+++ SUPPLIED RECORDS
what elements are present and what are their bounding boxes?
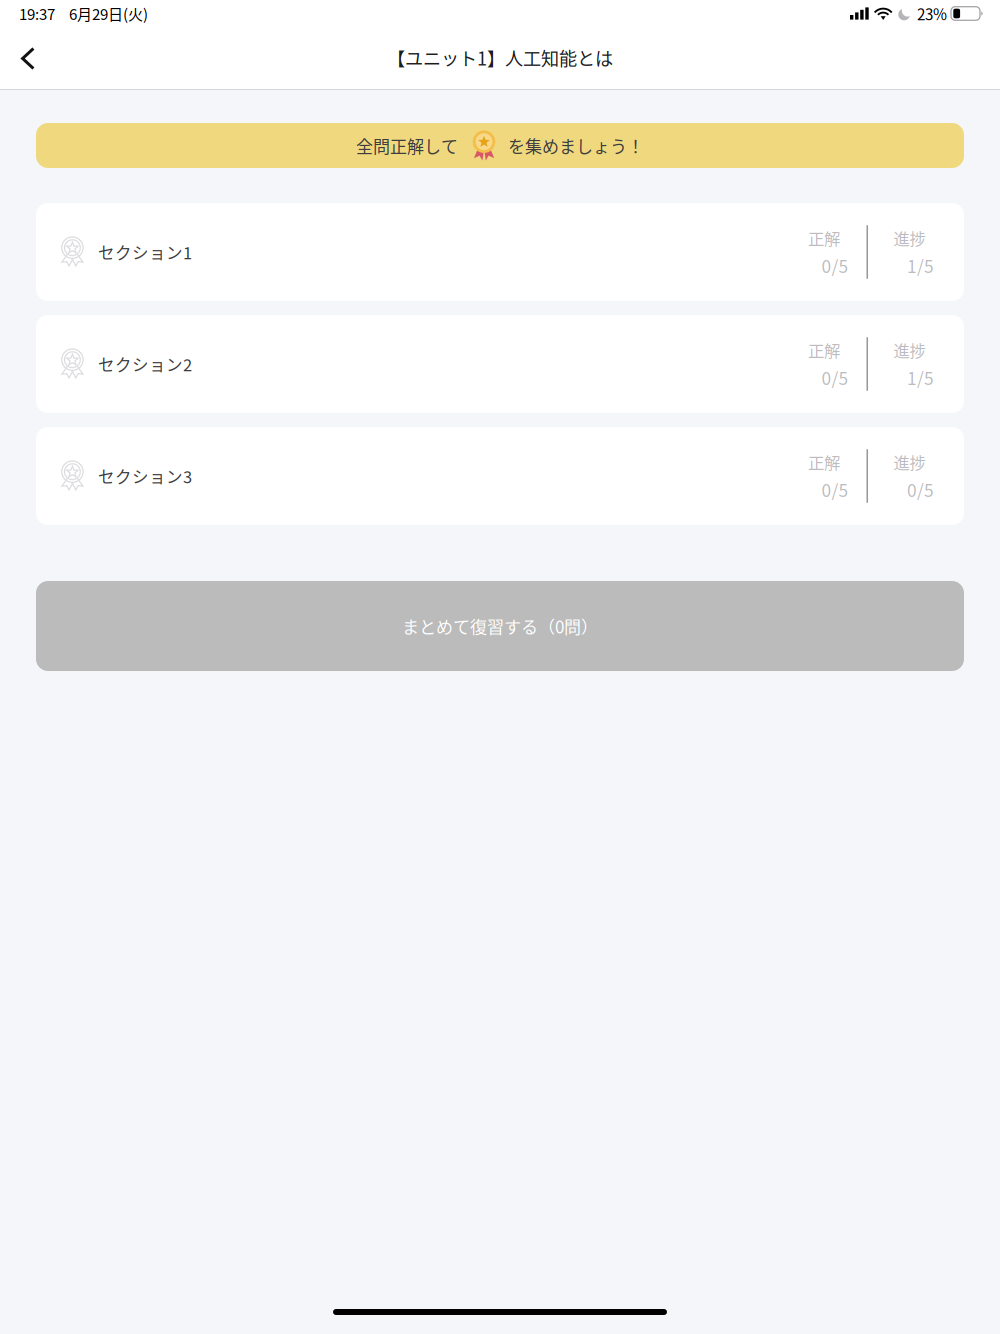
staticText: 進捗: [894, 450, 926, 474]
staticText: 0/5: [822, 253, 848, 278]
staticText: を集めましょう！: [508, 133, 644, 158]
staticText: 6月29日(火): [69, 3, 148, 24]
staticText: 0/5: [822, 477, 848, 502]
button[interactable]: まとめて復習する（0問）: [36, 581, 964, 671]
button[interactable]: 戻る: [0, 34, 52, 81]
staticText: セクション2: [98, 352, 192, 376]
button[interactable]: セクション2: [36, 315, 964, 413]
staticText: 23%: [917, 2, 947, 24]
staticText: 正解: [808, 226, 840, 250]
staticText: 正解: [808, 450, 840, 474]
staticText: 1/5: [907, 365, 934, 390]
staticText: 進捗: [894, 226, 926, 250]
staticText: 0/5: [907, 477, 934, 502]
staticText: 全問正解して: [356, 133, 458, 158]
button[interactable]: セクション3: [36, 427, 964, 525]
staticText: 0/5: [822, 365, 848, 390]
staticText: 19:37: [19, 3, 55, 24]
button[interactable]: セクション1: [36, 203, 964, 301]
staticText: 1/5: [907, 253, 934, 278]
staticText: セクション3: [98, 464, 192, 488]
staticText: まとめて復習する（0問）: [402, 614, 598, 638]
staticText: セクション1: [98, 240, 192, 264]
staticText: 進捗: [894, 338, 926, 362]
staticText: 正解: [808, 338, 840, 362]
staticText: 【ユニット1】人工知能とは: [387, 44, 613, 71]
++++++
▶ YOUR INSTRUCTIONS:
Copy the data precisely. Skip every picture.

▶ WRITTEN ANSWER:
what elements are present and what are their bounding boxes?
staticText: 進捗: [894, 450, 926, 474]
staticText: 0/5: [822, 253, 848, 278]
staticText: を集めましょう！: [508, 133, 644, 158]
staticText: 6月29日(火): [69, 3, 148, 24]
staticText: 0/5: [822, 477, 848, 502]
button[interactable]: まとめて復習する（0問）: [36, 581, 964, 671]
button[interactable]: 戻る: [0, 34, 52, 81]
staticText: セクション2: [98, 352, 192, 376]
button[interactable]: セクション2: [36, 315, 964, 413]
staticText: 23%: [917, 2, 947, 24]
staticText: 正解: [808, 226, 840, 250]
staticText: 正解: [808, 450, 840, 474]
staticText: 1/5: [907, 365, 934, 390]
staticText: 進捗: [894, 226, 926, 250]
staticText: 0/5: [907, 477, 934, 502]
staticText: 全問正解して: [356, 133, 458, 158]
button[interactable]: セクション3: [36, 427, 964, 525]
staticText: 0/5: [822, 365, 848, 390]
staticText: 19:37: [19, 3, 55, 24]
button[interactable]: セクション1: [36, 203, 964, 301]
staticText: 1/5: [907, 253, 934, 278]
staticText: セクション3: [98, 464, 192, 488]
staticText: まとめて復習する（0問）: [402, 614, 598, 638]
staticText: セクション1: [98, 240, 192, 264]
staticText: 進捗: [894, 338, 926, 362]
staticText: 正解: [808, 338, 840, 362]
staticText: 【ユニット1】人工知能とは: [387, 44, 613, 71]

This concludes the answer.